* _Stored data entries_
"""

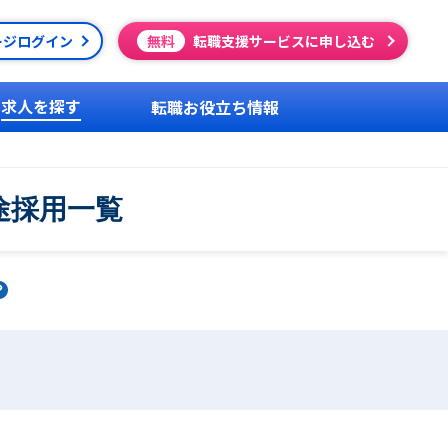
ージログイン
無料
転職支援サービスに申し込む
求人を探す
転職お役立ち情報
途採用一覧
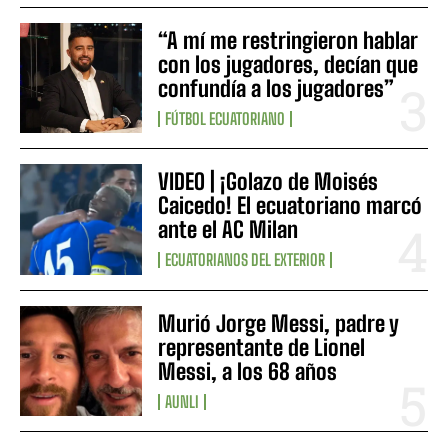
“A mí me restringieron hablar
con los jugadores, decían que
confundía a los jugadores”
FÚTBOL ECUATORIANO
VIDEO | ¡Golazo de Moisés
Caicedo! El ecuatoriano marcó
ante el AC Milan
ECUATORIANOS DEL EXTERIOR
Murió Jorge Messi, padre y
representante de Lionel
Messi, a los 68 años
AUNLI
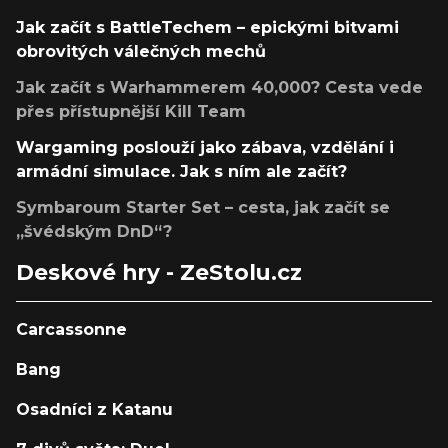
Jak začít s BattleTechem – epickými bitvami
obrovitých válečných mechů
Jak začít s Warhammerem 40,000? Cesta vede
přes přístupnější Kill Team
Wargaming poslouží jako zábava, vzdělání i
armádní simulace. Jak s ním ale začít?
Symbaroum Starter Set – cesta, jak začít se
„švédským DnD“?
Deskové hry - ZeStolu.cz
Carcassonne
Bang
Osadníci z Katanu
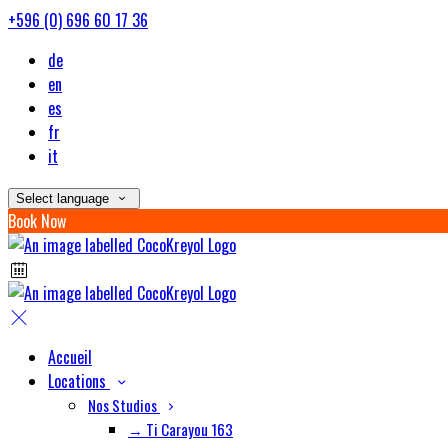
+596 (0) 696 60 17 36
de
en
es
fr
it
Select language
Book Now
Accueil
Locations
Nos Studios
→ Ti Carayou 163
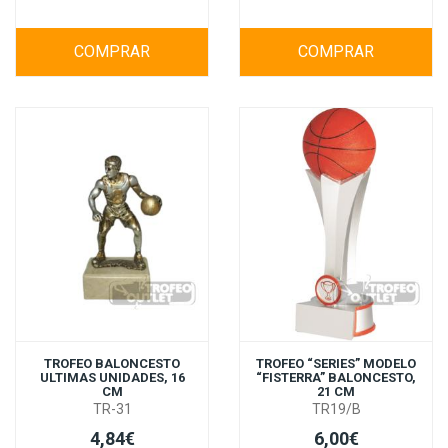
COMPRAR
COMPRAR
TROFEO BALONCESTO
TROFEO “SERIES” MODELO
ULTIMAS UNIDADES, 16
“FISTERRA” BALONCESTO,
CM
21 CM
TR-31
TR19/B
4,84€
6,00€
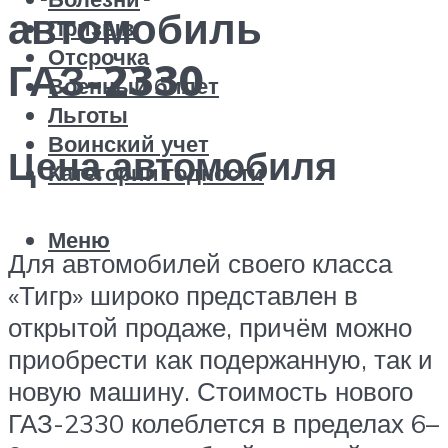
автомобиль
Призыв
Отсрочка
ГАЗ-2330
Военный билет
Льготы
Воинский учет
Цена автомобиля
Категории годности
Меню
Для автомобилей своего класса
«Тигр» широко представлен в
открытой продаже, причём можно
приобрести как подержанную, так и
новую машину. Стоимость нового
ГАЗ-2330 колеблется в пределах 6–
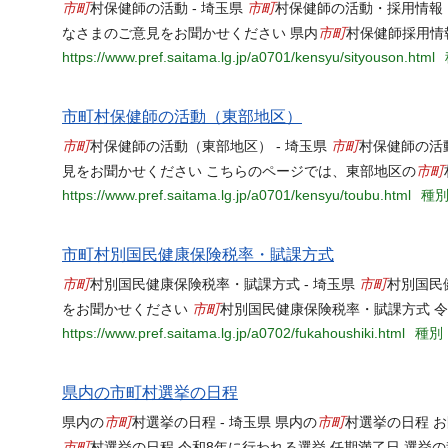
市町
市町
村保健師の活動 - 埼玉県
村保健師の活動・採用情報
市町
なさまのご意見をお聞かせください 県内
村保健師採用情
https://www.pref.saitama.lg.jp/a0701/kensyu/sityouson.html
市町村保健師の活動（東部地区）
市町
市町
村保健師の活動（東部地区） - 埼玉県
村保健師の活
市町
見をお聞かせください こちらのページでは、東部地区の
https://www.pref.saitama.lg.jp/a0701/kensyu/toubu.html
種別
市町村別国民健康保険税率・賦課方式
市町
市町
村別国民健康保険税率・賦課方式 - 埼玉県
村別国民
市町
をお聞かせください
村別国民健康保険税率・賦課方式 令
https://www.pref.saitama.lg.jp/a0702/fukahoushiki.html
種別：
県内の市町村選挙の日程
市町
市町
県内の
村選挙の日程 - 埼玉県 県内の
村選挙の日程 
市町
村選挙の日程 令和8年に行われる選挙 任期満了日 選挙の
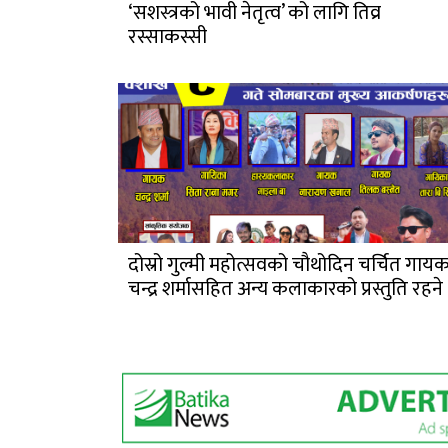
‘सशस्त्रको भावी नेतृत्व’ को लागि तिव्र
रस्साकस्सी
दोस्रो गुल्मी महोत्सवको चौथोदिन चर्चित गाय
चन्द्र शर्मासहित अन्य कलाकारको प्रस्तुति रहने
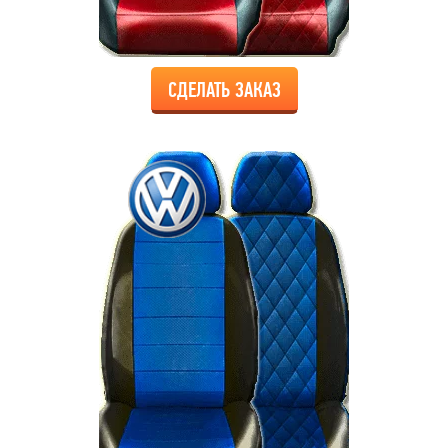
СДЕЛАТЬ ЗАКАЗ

"""

Take every record and copy it word for word, dropping the pictures.

* _ANSWER FOR THIS EXERCISE_
ージログイン
無料
転職支援サービスに申し込む
求人を探す
転職お役立ち情報
途採用一覧
“A mí me restringieron hablar
con los jugadores, decían que
confundía a los jugadores”
FÚTBOL ECUATORIANO
VIDEO | ¡Golazo de Moisés
Caicedo! El ecuatoriano marcó
ante el AC Milan
ECUATORIANOS DEL EXTERIOR
Murió Jorge Messi, padre y
representante de Lionel
Messi, a los 68 años
AUNLI
Jak začít s BattleTechem – epickými bitvami
obrovitých válečných mechů
Jak začít s Warhammerem 40,000? Cesta vede
přes přístupnější Kill Team
Wargaming poslouží jako zábava, vzdělání i
armádní simulace. Jak s ním ale začít?
Symbaroum Starter Set – cesta, jak začít se
„švédským DnD“?
Deskové hry - ZeStolu.cz
Carcassonne
Bang
Osadníci z Katanu
+596 (0) 696 60 17 36
de
en
es
fr
it
Select language
Book Now
Accueil
Locations
Nos Studios
→ Ti Carayou 163
COMPRAR
COMPRAR
TROFEO BALONCESTO
TROFEO “SERIES” MODELO
ULTIMAS UNIDADES, 16
“FISTERRA” BALONCESTO,
CM
21 CM
TR-31
TR19/B
4,84€
6,00€
автомобиль
Призыв
Отсрочка
ГАЗ-2330
Военный билет
Льготы
Воинский учет
Цена автомобиля
Категории годности
Меню
Для автомобилей своего класса
«Тигр» широко представлен в
открытой продаже, причём можно
приобрести как подержанную, так и
новую машину. Стоимость нового
ГАЗ-2330 колеблется в пределах 6–
市町
市町
村保健師の活動 - 埼玉県
村保健師の活動・採用情報
市町
なさまのご意見をお聞かせください 県内
村保健師採用情
https://www.pref.saitama.lg.jp/a0701/kensyu/sityouson.html
市町村保健師の活動（東部地区）
市町
市町
村保健師の活動（東部地区） - 埼玉県
村保健師の活
市町
見をお聞かせください こちらのページでは、東部地区の
https://www.pref.saitama.lg.jp/a0701/kensyu/toubu.html
種別
市町村別国民健康保険税率・賦課方式
市町
市町
村別国民健康保険税率・賦課方式 - 埼玉県
村別国民
市町
をお聞かせください
村別国民健康保険税率・賦課方式 令
https://www.pref.saitama.lg.jp/a0702/fukahoushiki.html
種別：
県内の市町村選挙の日程
市町
市町
県内の
村選挙の日程 - 埼玉県 県内の
村選挙の日程 
市町
村選挙の日程 令和8年に行われる選挙 任期満了日 選挙の
‘सशस्त्रको भावी नेतृत्व’ को लागि तिव्र
रस्साकस्सी
दोस्रो गुल्मी महोत्सवको चौथोदिन चर्चित गाय
चन्द्र शर्मासहित अन्य कलाकारको प्रस्तुति रहने
СДЕЛАТЬ ЗАКАЗ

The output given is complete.